Your instructions » Search the entries for the word "Japanese" and copy each line that has it.

Dataset records »
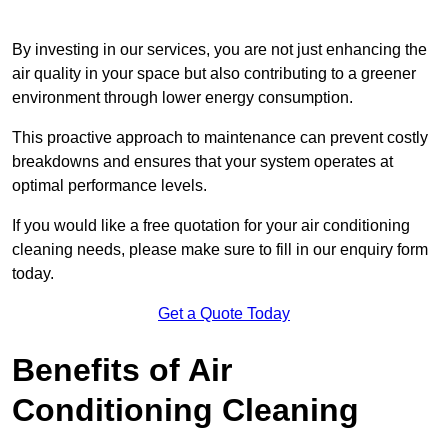
By investing in our services, you are not just enhancing the
air quality in your space but also contributing to a greener
environment through lower energy consumption.
This proactive approach to maintenance can prevent costly
breakdowns and ensures that your system operates at
optimal performance levels.
If you would like a free quotation for your air conditioning
cleaning needs, please make sure to fill in our enquiry form
today.
Get a Quote Today
Benefits of Air
Conditioning Cleaning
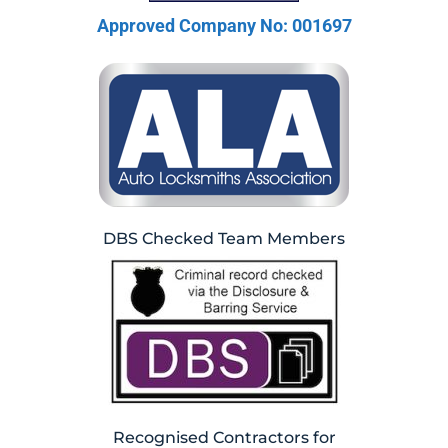
Approved Company No: 001697
DBS Checked Team Members
Recognised Contractors for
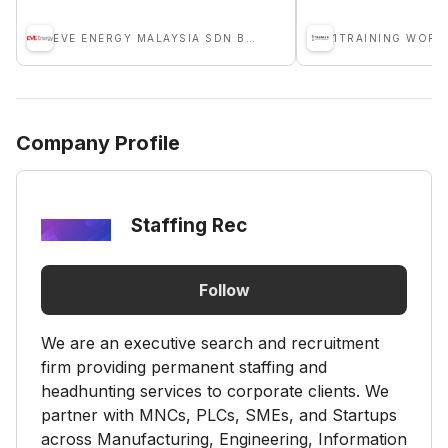
EVE ENERGY MALAYSIA SDN BHD
Company Profile
Staffing Rec
Follow
We are an executive search and recruitment
firm providing permanent staffing and
headhunting services to corporate clients. We
partner with MNCs, PLCs, SMEs, and Startups
across Manufacturing, Engineering, Information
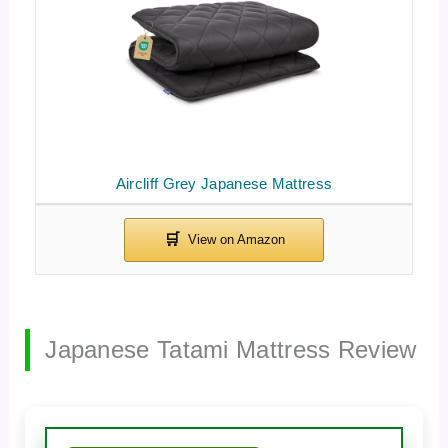
Aircliff Grey Japanese Mattress
Japanese Tatami Mattress Review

Output for this exercise »
Aircliff Grey Japanese Mattress
Japanese Tatami Mattress Review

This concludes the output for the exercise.